Perhaps the following code will be of some help. It will take a 2x2
matrix and generate a set of points for plotting an ellipse, its major
and minor axes, and the bounding box that just encloses the ellipse.
The 2x2 matrix is one that defines a quadratic form:
[ x1 x2 ] [ a11 a12 ] [ x1 ]
[ a21 a22 ] [ x2 ]
= a11*x1^2 + (a12+a21)*x1*x2 + a22*x2^2
The level is the value of the this expression along the contour.
jwe
## Plotting an ellipse with an aspect ratio not equal to one can be
## mighty confusing.
gset size ratio 1;
## [x, y, major, minor, bbox] = ellipse (amat, level, n)
##
## Given a 2x2 matrix, generate ellipse data for plotting.

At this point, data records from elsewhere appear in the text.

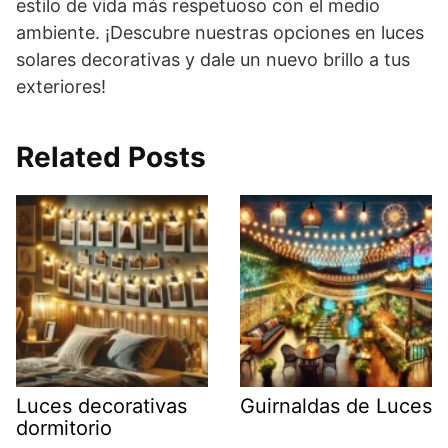
estilo de vida más respetuoso con el medio
ambiente. ¡Descubre nuestras opciones en luces
solares decorativas y dale un nuevo brillo a tus
exteriores!
Related Posts
Luces decorativas
Guirnaldas de Luces
dormitorio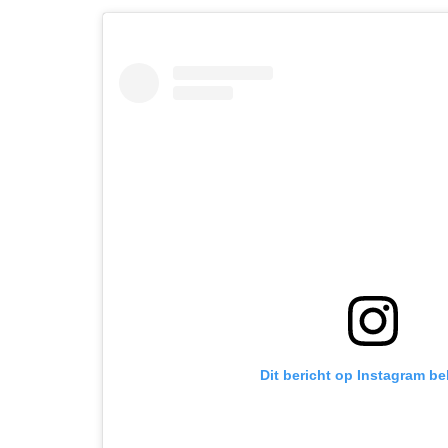
Dit bericht op Instagram be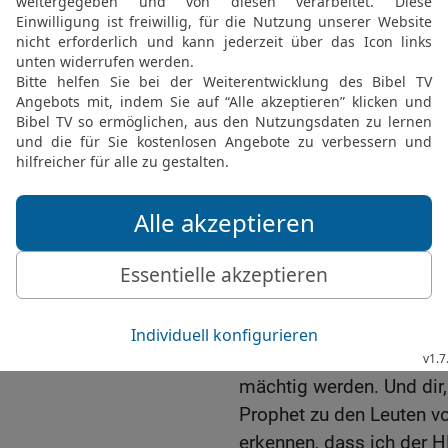
18
»Du Mensch, König Ne
Heer vor der Stadt Tyrus 
haben seine Kriegsleute s
Belagerungswerke blutig
Mühe haben er und sein
19
Deshalb sage ich, der
König von Babylon, bek
ganze Reichtum der Ägypt
werden alles, was wertvo
20
Nebukadnezzar hat in
gebe ich ihm Ägypten als
der HERR, der mächtige 
21
Zur gleichen Zeit lass
mächtig werden. Und dir,
Prophet zu den Leuten vo
erkennen, dass ich der H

function [x, y, major, minor, bbox] = ellipse (amat, level, n)
if (nargin < 3)
n = 100;
endif
if (nargin > 1)
[v, l] = eig (amat / level);
dl = diag(l);
if (any (imag (dl)) || any (dl <= 0))
error ("ellipse: amat must be positive definite");
endif
## Generate contour data.
a = 1 / sqrt (l(1,1));
b = 1 / sqrt (l(2,2));
t = linspace (0, 2*pi, n)';
xt = a * cos (t);
yt = b * sin (t);
## Rotate the contours.
ra = atan2 (v(2,1), v(1,1));
cos_ra = cos (ra);
sin_ra = sin (ra);
x = xt * cos_ra - yt * sin_ra;
y = xt * sin_ra + yt * cos_ra;
## Endpoints of the major and minor axes.
major = minor = (v * diag ([a, b]))';
major (2,:) = -major (1,:);
minor (1,:) = -minor (2,:);
## Bounding box for the ellipse using magic formula.
ainv = inv (amat);
xbox = sqrt (level * ainv(1,1));
ybox = sqrt (level * ainv(2,2));
bbox = [xbox ybox; xbox -ybox; -xbox -ybox; -xbox ybox; xbox ybox];
else
usage ("ellipse (amat, level, n)");
endif
endfunction
t = rand (100,2);
amat = t' * t;
level = 100;
npts = 181;
[x, y, major, minor, bbox] = ellipse (amat, level, npts);
gset nokey
plot (minor(:,1), minor(:,2), "address@hidden", major(:,1),
major(:,2),"address@hidden",
bbox(:,1), bbox(:,2), "-g", x, y, "-b");